Work instructions: Search the entries for the word "Janeiro" and pull out each line that has it.

----- Provided entries

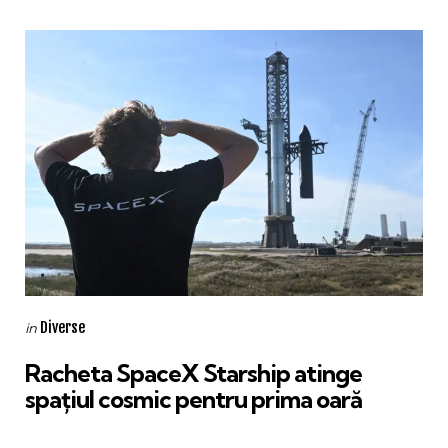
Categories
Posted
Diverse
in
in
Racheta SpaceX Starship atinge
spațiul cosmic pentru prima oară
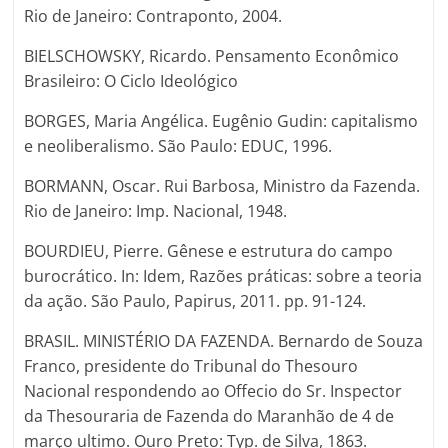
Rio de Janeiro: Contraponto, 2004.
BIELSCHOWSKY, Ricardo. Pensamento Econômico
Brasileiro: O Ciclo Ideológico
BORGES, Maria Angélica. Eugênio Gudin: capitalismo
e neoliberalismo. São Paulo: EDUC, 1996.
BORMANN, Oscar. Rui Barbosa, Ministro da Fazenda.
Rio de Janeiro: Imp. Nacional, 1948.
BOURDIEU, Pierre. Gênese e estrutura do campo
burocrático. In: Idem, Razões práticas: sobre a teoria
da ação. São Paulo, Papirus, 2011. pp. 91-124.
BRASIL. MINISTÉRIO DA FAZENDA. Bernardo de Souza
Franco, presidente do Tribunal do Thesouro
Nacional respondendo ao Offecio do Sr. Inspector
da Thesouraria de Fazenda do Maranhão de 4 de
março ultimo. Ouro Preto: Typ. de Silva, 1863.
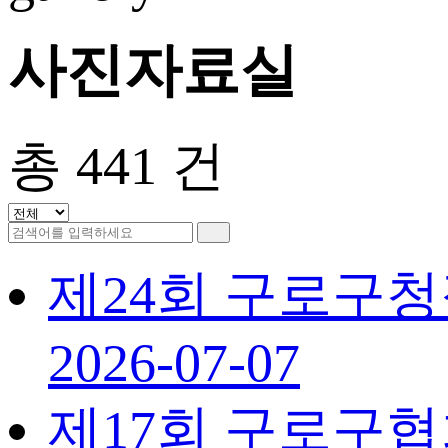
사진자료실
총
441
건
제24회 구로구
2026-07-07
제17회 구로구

----------
----- Provided entries

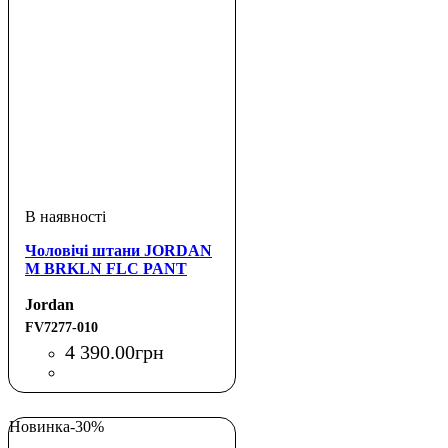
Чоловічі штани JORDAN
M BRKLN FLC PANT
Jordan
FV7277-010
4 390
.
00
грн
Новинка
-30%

----------

Response to this task:
Rio de Janeiro: Contraponto, 2004.
Rio de Janeiro: Imp. Nacional, 1948.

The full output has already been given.